Principle:Scikit learn contrib Imbalanced learn Combined Over Under Sampling Tomek
| Knowledge Sources | |
|---|---|
| Domains | Machine_Learning, Data_Preprocessing, Imbalanced_Learning |
| Last Updated | 2026-02-09 03:00 GMT |
Overview
A conservative two-stage resampling strategy that oversamples with SMOTE then removes Tomek link pairs to clean only the most ambiguous boundary samples.
Description
SMOTE + Tomek Links first applies SMOTE to balance the dataset, then identifies Tomek links: pairs of samples from different classes that are each other's nearest neighbors. Removing these pairs eliminates the most ambiguous boundary cases. Compared to SMOTE+ENN, this approach is more conservative, removing fewer samples and preserving more of the oversampled data.
Usage
Use this principle when a gentle cleaning step after SMOTE is preferred. Tomek Links removal only targets direct nearest-neighbor conflicts, making it suitable when aggressive data removal is undesirable.
Theoretical Basis
A Tomek link exists between samples a and b if:
- They belong to different classes
- There is no sample c such that d(a,c) < d(a,b) or d(b,c) < d(a,b)

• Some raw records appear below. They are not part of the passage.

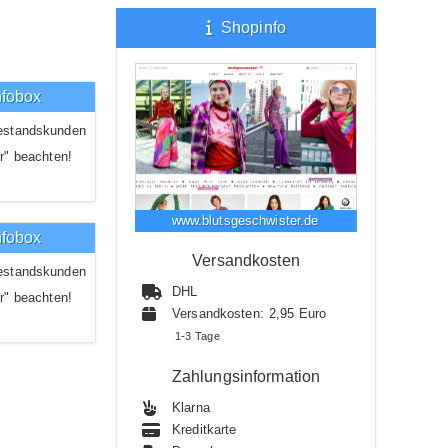
Shopinfo
nfobox
estandskunden
r" beachten!
www.blutsgeschwister.de
nfobox
Versandkosten
estandskunden
DHL
r" beachten!
Versandkosten: 2,95 Euro
1-3 Tage
Zahlungsinformation
Klarna
Kreditkarte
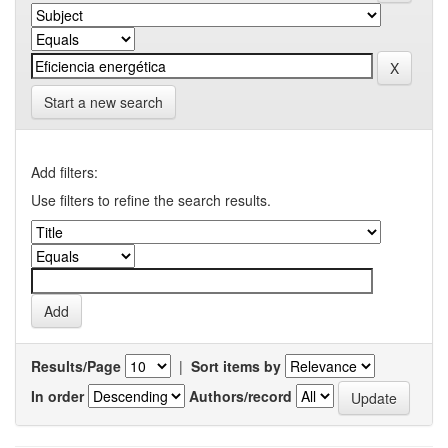
Start a new search
Add filters:
Use filters to refine the search results.
Results/Page
|
Sort items by
In order
Authors/record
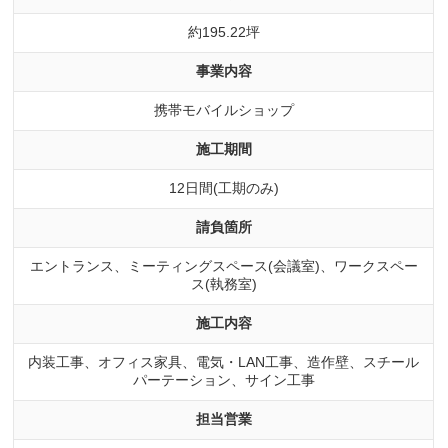
約195.22坪
事業内容
携帯モバイルショップ
施工期間
12日間(工期のみ)
請負箇所
エントランス、ミーティングスペース(会議室)、ワークスペー
ス(執務室)
施工内容
内装工事、オフィス家具、電気・LAN工事、造作壁、スチール
パーテーション、サイン工事
担当営業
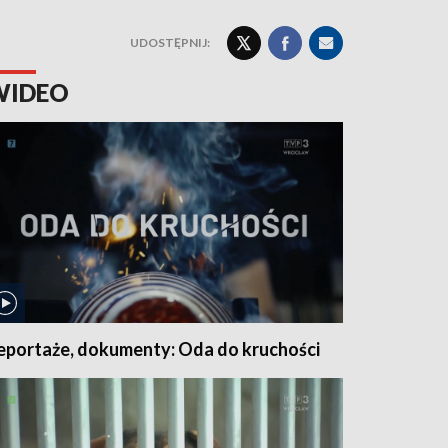
UDOSTĘPNIJ:
WIDEO
eportaże, dokumenty: Oda do kruchości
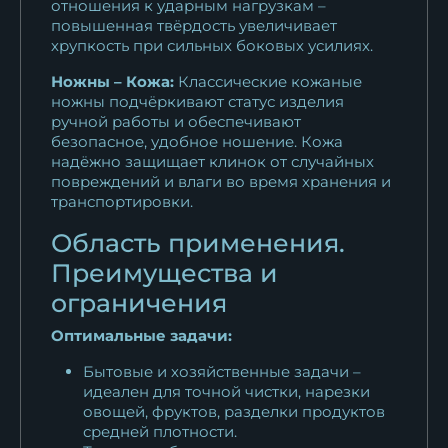
отношения к ударным нагрузкам –
повышенная твёрдость увеличивает
хрупкость при сильных боковых усилиях.
Ножны – Кожа:
Классические кожаные
ножны подчёркивают статус изделия
ручной работы и обеспечивают
безопасное, удобное ношение. Кожа
надёжно защищает клинок от случайных
повреждений и влаги во время хранения и
транспортировки.
Область применения.
Преимущества и
ограничения
Оптимальные задачи:
Бытовые и хозяйственные задачи –
идеален для точной чистки, нарезки
овощей, фруктов, разделки продуктов
средней плотности.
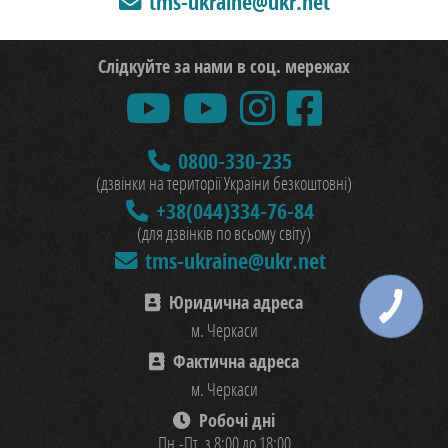
tms-ukraine@ukr.net
Слідкуйте за нами в соц. мережах
0800-330-235
(дзвінки на території України безкоштовні)
+38(044)334-76-84
(для дзвінків по всьому світу)
tms-ukraine@ukr.net
Юридична адреса
м. Черкаси
Фактична адреса
м. Черкаси
Робочі дні
Пн.-Пт. з 8:00 до 18:00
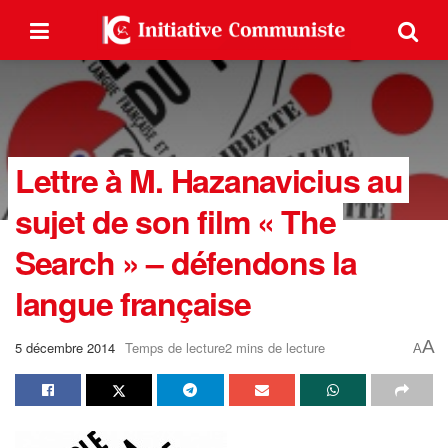
Lettre à M. Hazanavicius au
sujet de son film « The
Search » – défendons la
langue française
A
5 décembre 2014
Temps de lecture2 mins de lecture
A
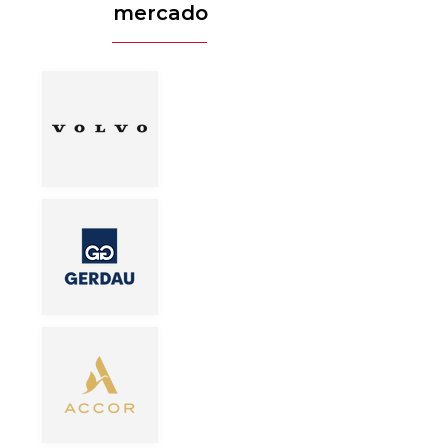
mercado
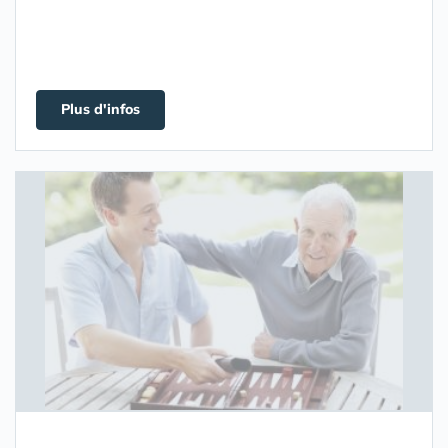
Plus d'infos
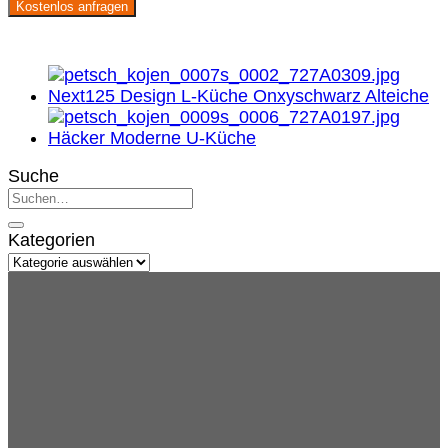
Kostenlos anfragen
Suche
Kategorien
Kategorien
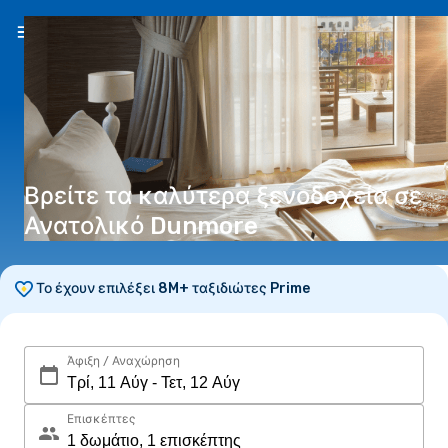
EL
(€)
Βρείτε τα καλύτερα ξενοδοχεία σε
Ανατολικό Dunmore
Το έχουν επιλέξει 8M+ ταξιδιώτες Prime
Άφιξη / Αναχώρηση
Επισκέπτες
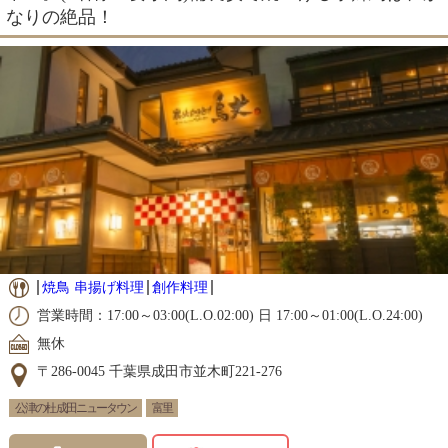
なりの絶品！
焼鳥 串揚げ料理
創作料理
営業時間：17:00～03:00(L.O.02:00) 日 17:00～01:00(L.O.24:00)
無休
〒286-0045 千葉県成田市並木町221-276
公津の杜 成田ニュータウン
富里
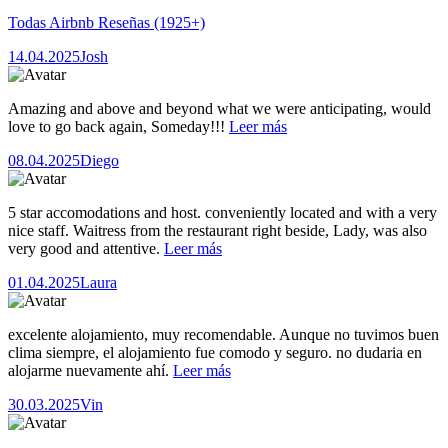
Todas Airbnb Reseñas
(1925+)
14.04.2025
Josh
Amazing and above and beyond what we were anticipating, would
love to go back again, Someday!!!
Leer más
08.04.2025
Diego
5 star accomodations and host. conveniently located and with a very
nice staff. Waitress from the restaurant right beside, Lady, was also
very good and attentive.
Leer más
01.04.2025
Laura
excelente alojamiento, muy recomendable. Aunque no tuvimos buen
clima siempre, el alojamiento fue comodo y seguro. no dudaria en
alojarme nuevamente ahí.
Leer más
30.03.2025
Vin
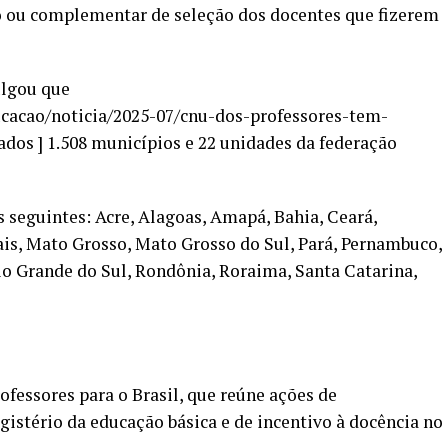
 ou complementar de seleção dos docentes que fizerem
ulgou que
ducacao/noticia/2025-07/cnu-dos-professores-tem-
dos ] 1.508 municípios e 22 unidades da federação
s seguintes: Acre, Alagoas, Amapá, Bahia, Ceará,
is, Mato Grosso, Mato Grosso do Sul, Pará, Pernambuco,
Rio Grande do Sul, Rondônia, Roraima, Santa Catarina,
fessores para o Brasil, que reúne ações de
istério da educação básica e de incentivo à docência no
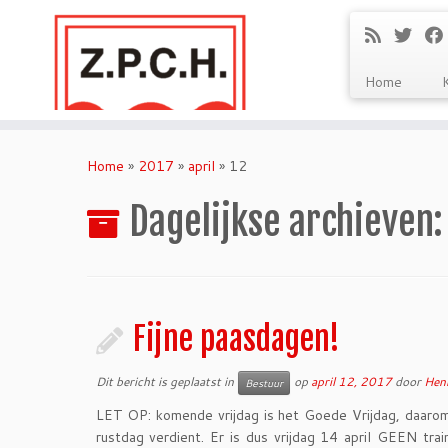
Home
Ga
naar
Home
»
2017
»
april
»
12
inhoud
Dagelijkse archieven
Fijne paasdagen!
Dit bericht is geplaatst in
op
april 12, 2017
door
Henk
Bestuur
LET OP: komende vrijdag is het Goede Vrijdag, daar
rustdag verdient. Er is dus vrijdag 14 april GEEN tra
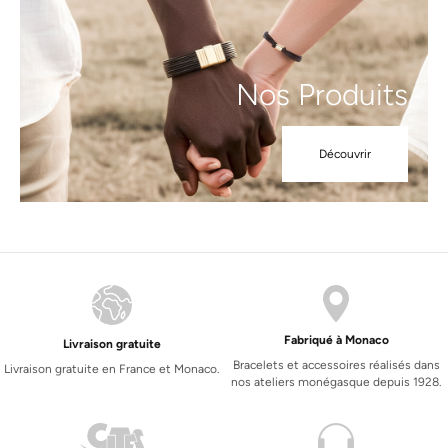
Nos Produits
Découvrir
Fabriqué à Monaco
Livraison gratuite
Bracelets et accessoires réalisés dans
Livraison gratuite en France et Monaco.
nos ateliers monégasque depuis 1928.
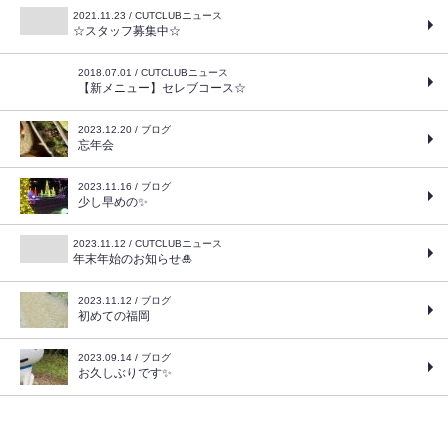
2021.11.23 / CUTCLUBニュース
☆スタッフ募集中☆
2018.07.01 / CUTCLUBニュース
【新メニュー】セレブコース☆
2023.12.20 / ブログ
忘年会
2023.11.16 / ブログ
少し早めの✨
2023.11.12 / CUTCLUBニュース
年末年始のお知らせ🎍
2023.11.12 / ブログ
初めての福岡
2023.09.14 / ブログ
お久しぶりです✨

In other words, a and b are each other's nearest neighbor despite being from different classes.
# Abstract SMOTE+Tomek algorithm (NOT real implementation)
X_over, y_over = SMOTE().fit_resample(X, y)
for each pair (a, b) where class(a) != class(b):
if nearest_neighbor(a) == b and nearest_neighbor(b) == a:
remove(a, b) # Tomek link pair